Hoe verschilt de kinderopvang in Nederland van de kinderopvang in Frankrijk of Scandinavië? In het debat over kwalitatief goede en betaalbare kinderopvang, wordt vaak verwezen naar andere landen. Maar hoe is kinderopvang in landen om ons heen eigenlijk georganiseerd, en wat kunnen we daarvan leren? In opdracht van BK heeft Berenschot een internationaal vergelijkend onderzoek gedaan naar kinderopvangstelsels in vijf landen. Daarnaast heeft Berenschot geanalyseerd hoe de prijzen in de Nederlandse kinderopvang tot stand komen. Minister Van Gennip van SZW heeft beide onderzoeken vandaag in ontvangst genomen.

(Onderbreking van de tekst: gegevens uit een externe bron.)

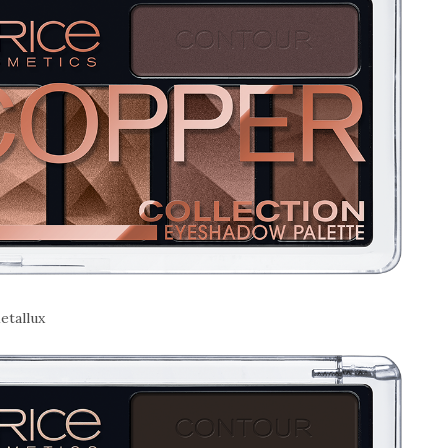
etallux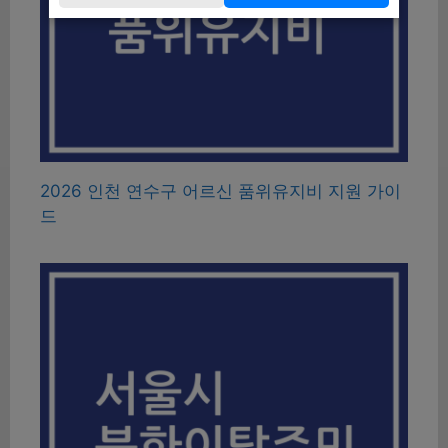
2026 인천 연수구 어르신 품위유지비 지원 가이
드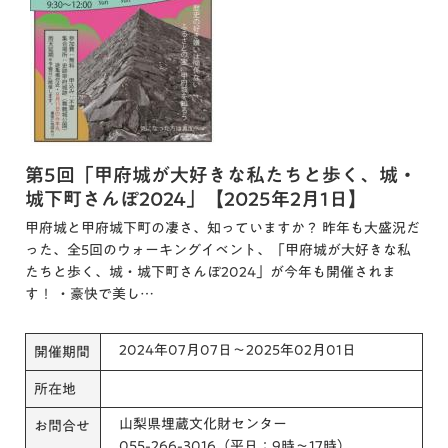
第5回「甲府城が大好きな私たちと歩く、城・
城下町さんぽ2024」【2025年2月1日】
甲府城と甲府城下町の凄さ、知っていますか？ 昨年も大盛況だ
った、全5回のウォーキングイベント、「甲府城が大好きな私
たちと歩く、城・城下町さんぽ2024」が今年も開催されま
す！ ・豪快で美し…
2024年07月07日～2025年02月01日
開催期間
所在地
山梨県埋蔵文化財センター
お問合せ
055-266-3016（平日：9時～17時）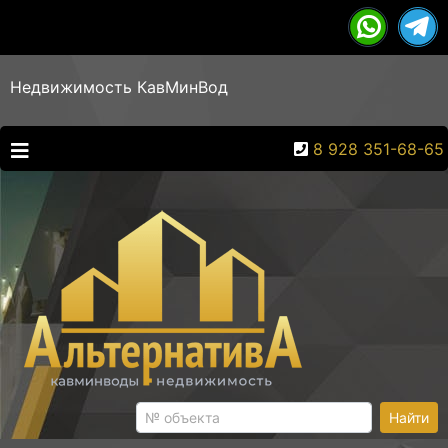
Недвижимость КавМинВод
8 928 351-68-65
Найти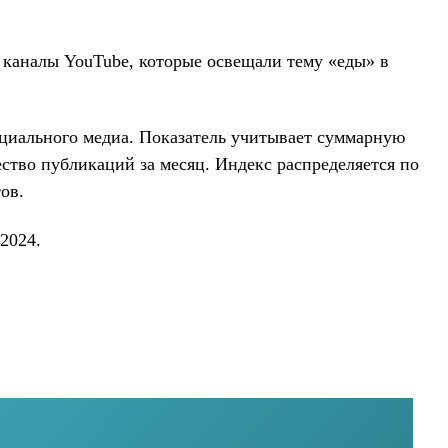
 каналы YouTube, которые освещали тему «еды» в
социального медиа. Показатель учитывает суммарную
ство публикаций за месяц. Индекс распределяется по
ов.
2024.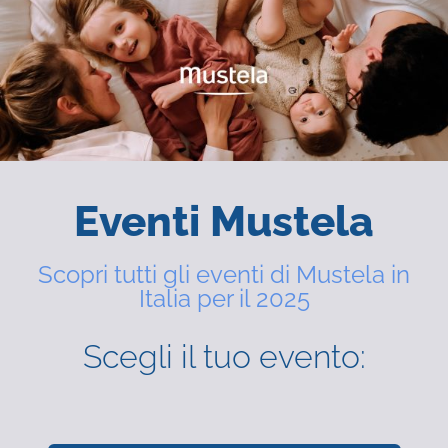
Eventi Mustela
Scopri tutti gli eventi di Mustela in
Italia per il 2025
Scegli il tuo evento:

Inspiratie uit het buitenland: internationale stelselvergelijking
In het onderzoek is gekeken naar de kinderopvangstelsels van vijf landen: Denemarken, Zweden, Frankrijk, Duitsland en Engeland. Deze landen zijn geselecteerd omdat ze vergelijkbaar zijn met Nederland als het gaat om de maatschappij, de cultuur en de standaard van welvaart. In het onderzoek zijn de stelsels van de landen afzonderlijk in kaart gebracht en is er een vergelijking gemaakt tussen de kinderopvang in deze landen en het Nederlandse stelsel. Uit het onderzoek kwamen diverse interessante overeenkomsten en verschillen tussen de stelsels naar voren, waaronder:
- Landen met een ruime vergoeding voor kinderopvang en lage kosten voor ouders, kennen een hogere belastingdruk.
- Ouders betalen in alle landen een eigen inkomensafhankelijke financiële bijdrage, maar de hoogte daarvan verschilt.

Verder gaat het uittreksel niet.